## Description of the task
In the records below, find the line with "Русский (RU)", then copy each line exactly until you have copied the line with "самообучению;". Leave any picture out.

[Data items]
:::
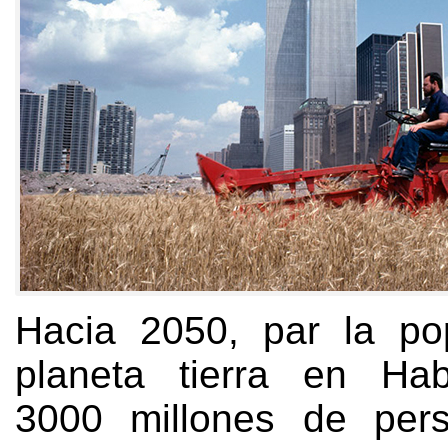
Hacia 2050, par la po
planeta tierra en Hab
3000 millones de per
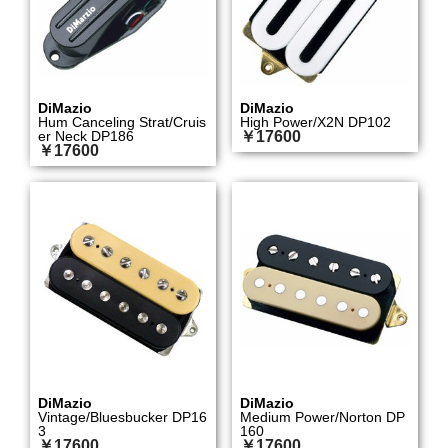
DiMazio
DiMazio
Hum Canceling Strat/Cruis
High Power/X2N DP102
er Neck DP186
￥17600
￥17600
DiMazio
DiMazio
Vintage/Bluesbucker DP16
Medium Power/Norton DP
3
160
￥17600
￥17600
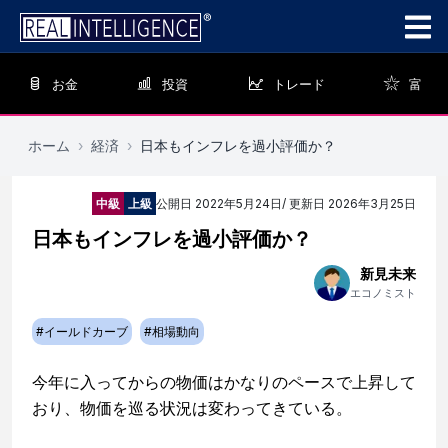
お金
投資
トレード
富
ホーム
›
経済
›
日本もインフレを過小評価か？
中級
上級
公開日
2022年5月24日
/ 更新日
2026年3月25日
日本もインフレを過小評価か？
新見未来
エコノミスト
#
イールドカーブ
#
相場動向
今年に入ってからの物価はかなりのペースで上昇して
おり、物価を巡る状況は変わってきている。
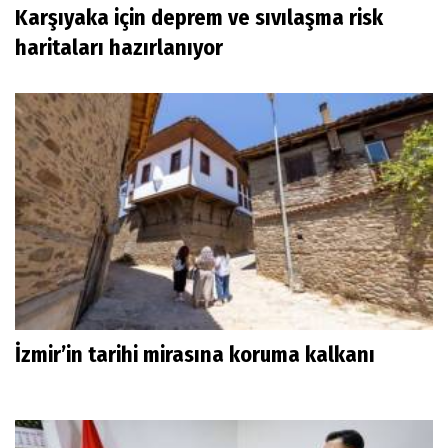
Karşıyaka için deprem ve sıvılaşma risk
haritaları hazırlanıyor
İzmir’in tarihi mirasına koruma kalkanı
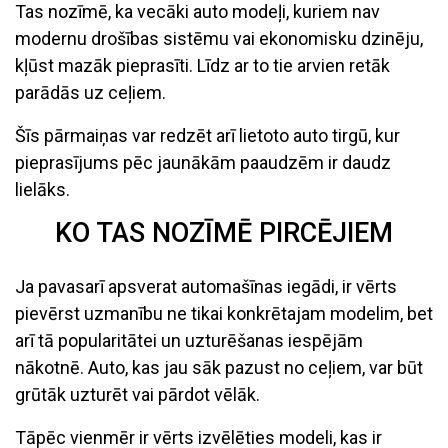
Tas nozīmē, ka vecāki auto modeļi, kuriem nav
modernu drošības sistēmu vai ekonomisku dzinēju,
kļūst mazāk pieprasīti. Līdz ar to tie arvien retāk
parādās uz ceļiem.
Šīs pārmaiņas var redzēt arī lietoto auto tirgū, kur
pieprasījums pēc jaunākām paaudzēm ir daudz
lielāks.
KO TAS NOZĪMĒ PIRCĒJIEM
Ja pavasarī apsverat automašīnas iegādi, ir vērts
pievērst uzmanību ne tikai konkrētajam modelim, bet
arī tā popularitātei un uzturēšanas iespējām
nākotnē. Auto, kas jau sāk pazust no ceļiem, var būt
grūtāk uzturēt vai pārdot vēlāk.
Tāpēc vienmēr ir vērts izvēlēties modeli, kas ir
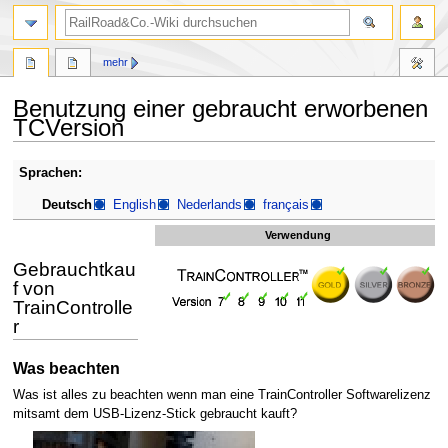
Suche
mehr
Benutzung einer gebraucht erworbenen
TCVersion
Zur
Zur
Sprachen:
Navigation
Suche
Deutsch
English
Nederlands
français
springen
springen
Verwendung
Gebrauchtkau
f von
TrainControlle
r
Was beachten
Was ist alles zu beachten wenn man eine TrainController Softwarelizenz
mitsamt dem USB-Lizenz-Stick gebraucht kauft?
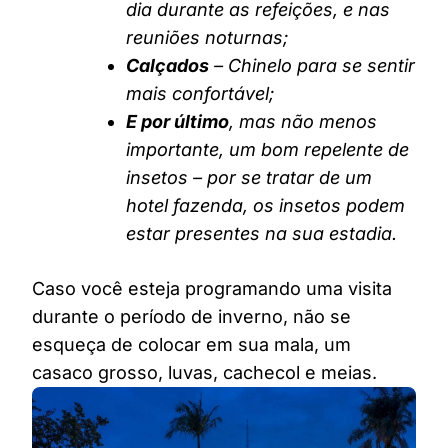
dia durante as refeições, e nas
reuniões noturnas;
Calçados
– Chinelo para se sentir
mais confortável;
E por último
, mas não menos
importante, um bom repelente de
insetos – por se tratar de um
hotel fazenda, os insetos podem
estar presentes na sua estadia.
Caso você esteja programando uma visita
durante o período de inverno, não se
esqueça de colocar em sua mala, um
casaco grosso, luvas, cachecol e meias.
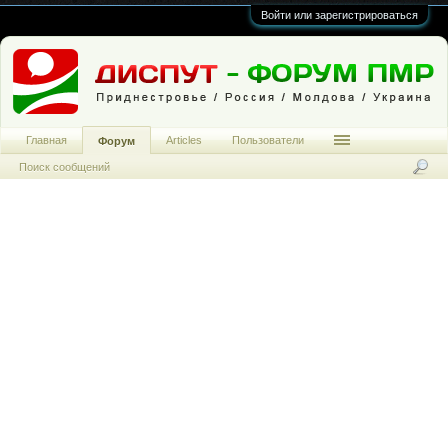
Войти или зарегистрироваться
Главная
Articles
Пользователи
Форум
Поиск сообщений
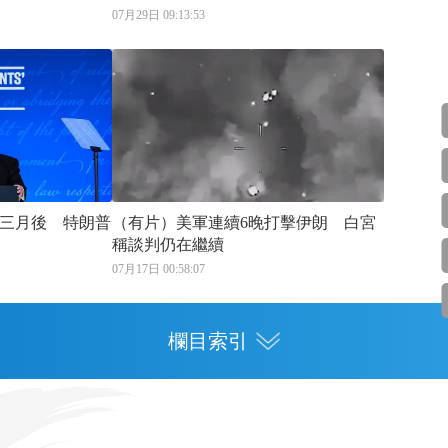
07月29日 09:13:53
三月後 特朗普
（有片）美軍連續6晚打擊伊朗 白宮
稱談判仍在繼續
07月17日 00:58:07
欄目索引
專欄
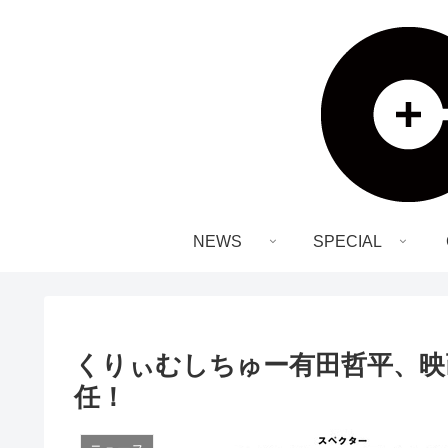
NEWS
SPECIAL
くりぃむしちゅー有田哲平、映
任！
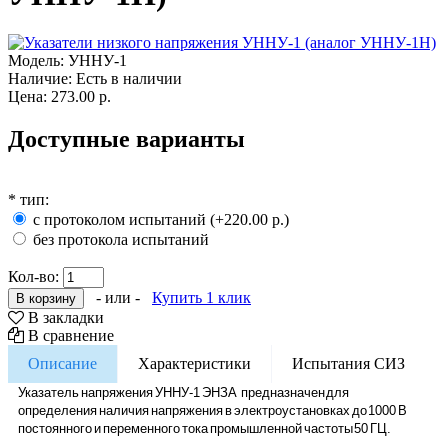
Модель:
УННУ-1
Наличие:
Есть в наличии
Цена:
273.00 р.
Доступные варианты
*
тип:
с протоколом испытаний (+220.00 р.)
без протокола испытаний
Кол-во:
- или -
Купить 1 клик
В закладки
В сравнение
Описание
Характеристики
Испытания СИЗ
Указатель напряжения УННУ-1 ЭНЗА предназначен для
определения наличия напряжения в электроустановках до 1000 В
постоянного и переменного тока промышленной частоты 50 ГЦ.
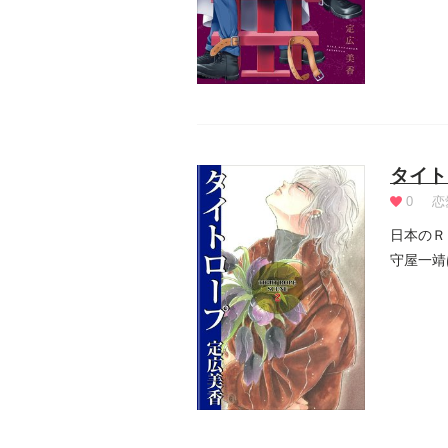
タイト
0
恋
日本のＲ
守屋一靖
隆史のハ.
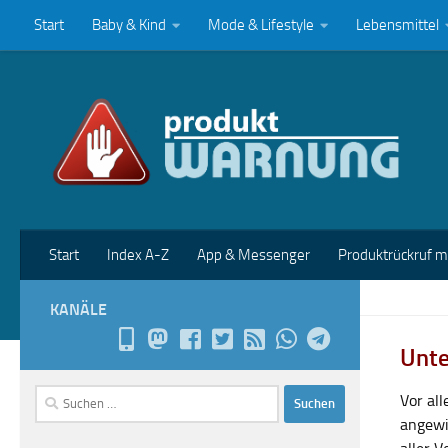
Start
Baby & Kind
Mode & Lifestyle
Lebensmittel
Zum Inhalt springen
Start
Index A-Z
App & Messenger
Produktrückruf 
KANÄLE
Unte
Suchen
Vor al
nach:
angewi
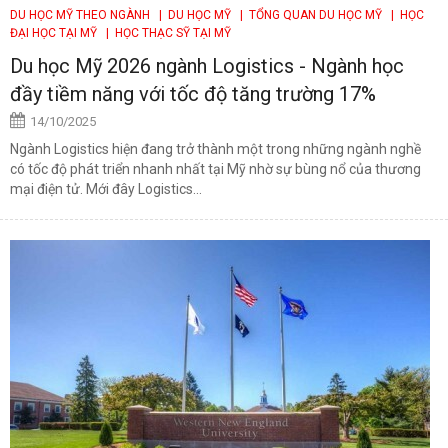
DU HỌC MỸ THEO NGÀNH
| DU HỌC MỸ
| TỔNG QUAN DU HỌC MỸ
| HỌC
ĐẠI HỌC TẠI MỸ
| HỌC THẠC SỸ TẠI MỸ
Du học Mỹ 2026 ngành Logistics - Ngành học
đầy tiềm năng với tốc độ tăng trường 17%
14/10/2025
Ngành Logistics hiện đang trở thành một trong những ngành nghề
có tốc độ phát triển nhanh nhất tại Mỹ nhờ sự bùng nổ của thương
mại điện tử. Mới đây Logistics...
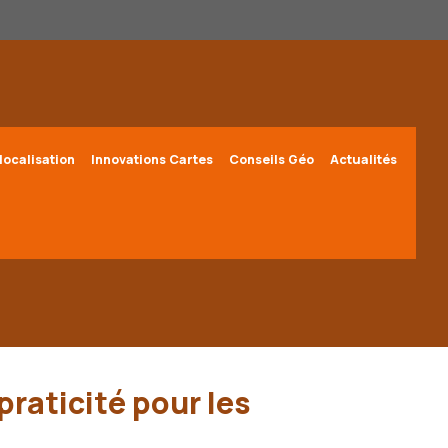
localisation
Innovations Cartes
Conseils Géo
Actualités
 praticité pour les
:::
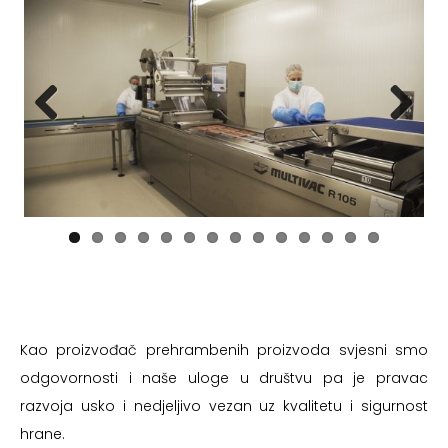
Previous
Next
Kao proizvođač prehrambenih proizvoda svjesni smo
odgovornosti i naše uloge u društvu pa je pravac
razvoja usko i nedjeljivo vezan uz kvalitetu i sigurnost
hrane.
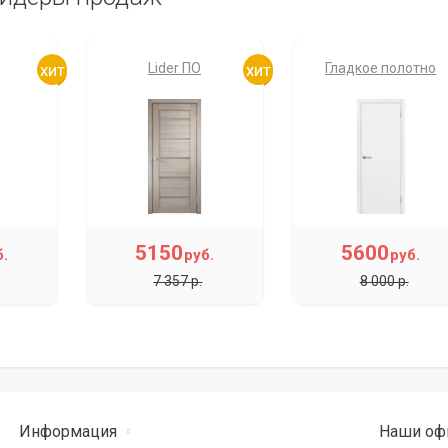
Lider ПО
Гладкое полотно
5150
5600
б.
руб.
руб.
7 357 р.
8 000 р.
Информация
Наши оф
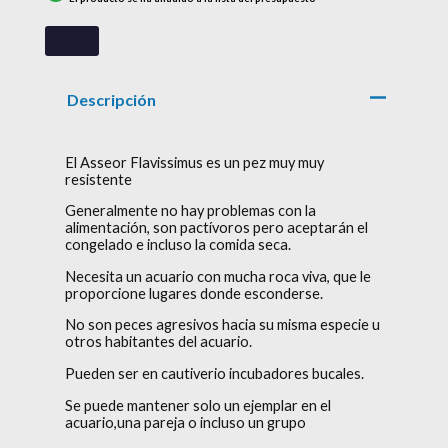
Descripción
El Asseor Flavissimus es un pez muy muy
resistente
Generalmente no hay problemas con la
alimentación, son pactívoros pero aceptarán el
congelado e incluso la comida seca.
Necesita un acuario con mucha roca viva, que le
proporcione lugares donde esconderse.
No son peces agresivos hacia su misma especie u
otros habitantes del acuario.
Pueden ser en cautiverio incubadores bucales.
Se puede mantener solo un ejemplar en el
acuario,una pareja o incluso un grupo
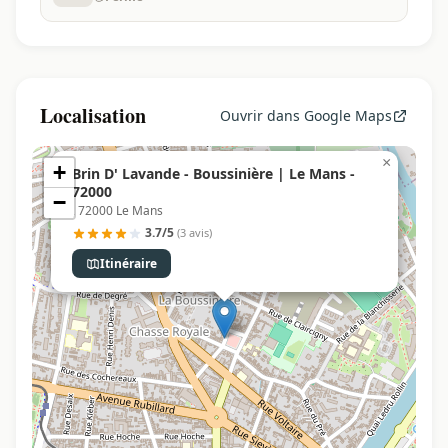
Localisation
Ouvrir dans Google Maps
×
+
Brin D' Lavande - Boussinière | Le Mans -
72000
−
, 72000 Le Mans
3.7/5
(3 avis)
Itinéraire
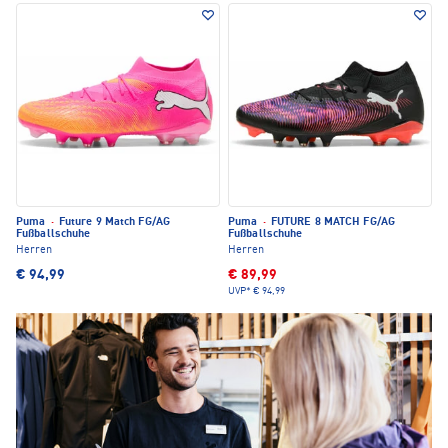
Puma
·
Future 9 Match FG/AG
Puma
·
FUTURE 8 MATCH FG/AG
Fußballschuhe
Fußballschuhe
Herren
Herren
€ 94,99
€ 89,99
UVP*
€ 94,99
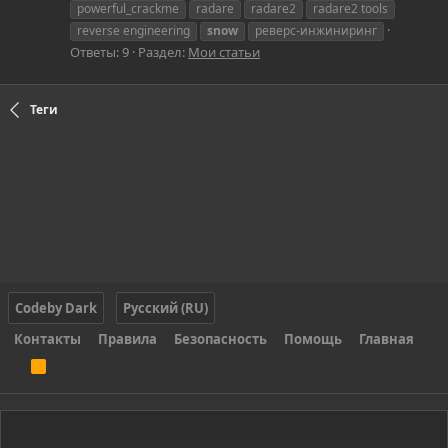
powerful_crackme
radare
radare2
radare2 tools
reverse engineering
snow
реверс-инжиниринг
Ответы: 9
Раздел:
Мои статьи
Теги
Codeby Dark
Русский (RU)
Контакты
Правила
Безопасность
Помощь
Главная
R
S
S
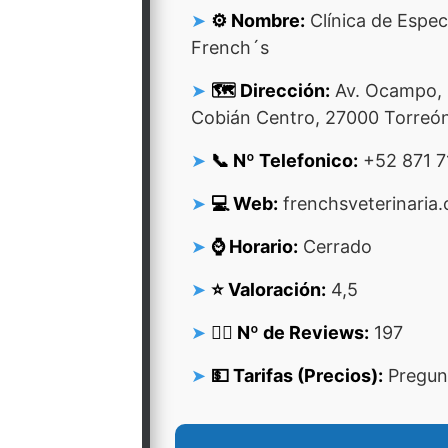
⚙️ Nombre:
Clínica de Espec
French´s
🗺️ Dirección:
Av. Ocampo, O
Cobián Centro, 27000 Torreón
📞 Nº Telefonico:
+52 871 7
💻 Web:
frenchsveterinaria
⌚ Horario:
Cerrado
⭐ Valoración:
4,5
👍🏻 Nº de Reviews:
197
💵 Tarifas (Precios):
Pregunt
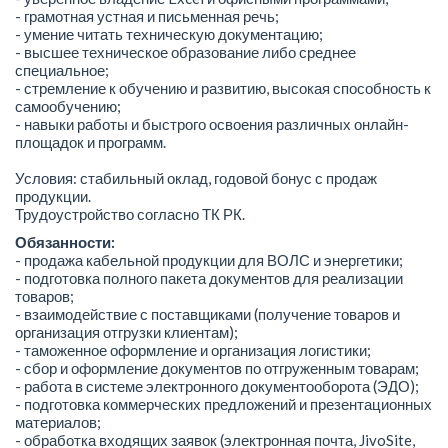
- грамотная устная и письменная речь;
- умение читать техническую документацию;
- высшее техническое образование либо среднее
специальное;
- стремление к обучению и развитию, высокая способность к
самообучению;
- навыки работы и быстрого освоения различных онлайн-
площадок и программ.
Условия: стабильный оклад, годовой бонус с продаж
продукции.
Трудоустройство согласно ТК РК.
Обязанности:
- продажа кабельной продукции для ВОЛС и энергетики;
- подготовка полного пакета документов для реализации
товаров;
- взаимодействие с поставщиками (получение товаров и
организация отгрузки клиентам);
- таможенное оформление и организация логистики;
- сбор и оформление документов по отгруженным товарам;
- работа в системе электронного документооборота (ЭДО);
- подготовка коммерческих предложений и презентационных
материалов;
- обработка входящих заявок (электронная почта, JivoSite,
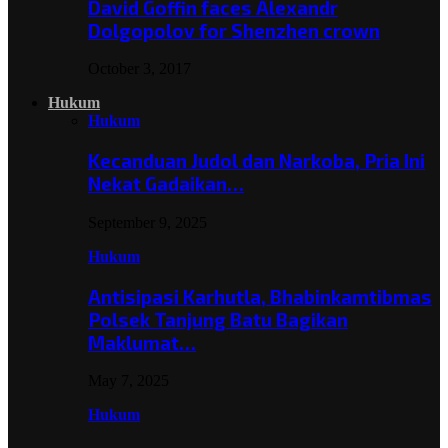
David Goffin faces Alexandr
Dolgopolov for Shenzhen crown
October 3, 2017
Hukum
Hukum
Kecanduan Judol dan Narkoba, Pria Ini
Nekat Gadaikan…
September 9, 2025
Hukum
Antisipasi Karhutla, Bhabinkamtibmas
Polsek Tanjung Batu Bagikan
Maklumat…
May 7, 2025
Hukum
:::
## Answer for this exercise
Русский (RU)
Контакты
Правила
Безопасность
Помощь
Главная
R
S
S
⚙️ Nombre:
Clínica de Espec
French´s
🗺️ Dirección:
Av. Ocampo, O
Cobián Centro, 27000 Torreón
📞 Nº Telefonico:
+52 871 7
💻 Web:
frenchsveterinaria
⌚ Horario:
Cerrado
⭐ Valoración:
4,5
👍🏻 Nº de Reviews:
197
💵 Tarifas (Precios):
Pregunt
- грамотная устная и письменная речь;
- умение читать техническую документацию;
- высшее техническое образование либо среднее
специальное;
- стремление к обучению и развитию, высокая способность к
самообучению;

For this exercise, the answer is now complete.